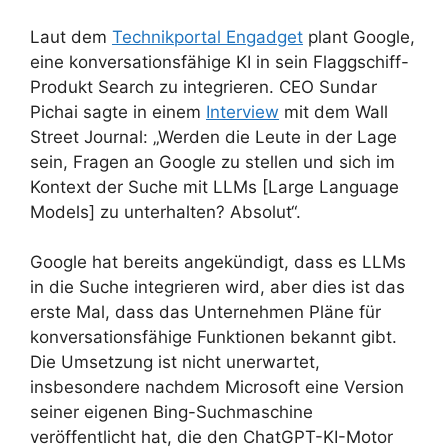
Laut dem
Technikportal Engadget
plant Google,
eine konversationsfähige KI in sein Flaggschiff-
Produkt Search zu integrieren. CEO Sundar
Pichai sagte in einem
Interview
mit dem Wall
Street Journal: „Werden die Leute in der Lage
sein, Fragen an Google zu stellen und sich im
Kontext der Suche mit LLMs [Large Language
Models] zu unterhalten? Absolut“.
Google hat bereits angekündigt, dass es LLMs
in die Suche integrieren wird, aber dies ist das
erste Mal, dass das Unternehmen Pläne für
konversationsfähige Funktionen bekannt gibt.
Die Umsetzung ist nicht unerwartet,
insbesondere nachdem Microsoft eine Version
seiner eigenen Bing-Suchmaschine
veröffentlicht hat, die den ChatGPT-KI-Motor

§ **YOUR ASSIGNMENT**: Wherever the string "integrieren" appears in the records above, copy the line it sits in.

§ **RESPONSE TO THE TASK**:
Produkt Search zu integrieren. CEO Sundar
in die Suche integrieren wird, aber dies ist das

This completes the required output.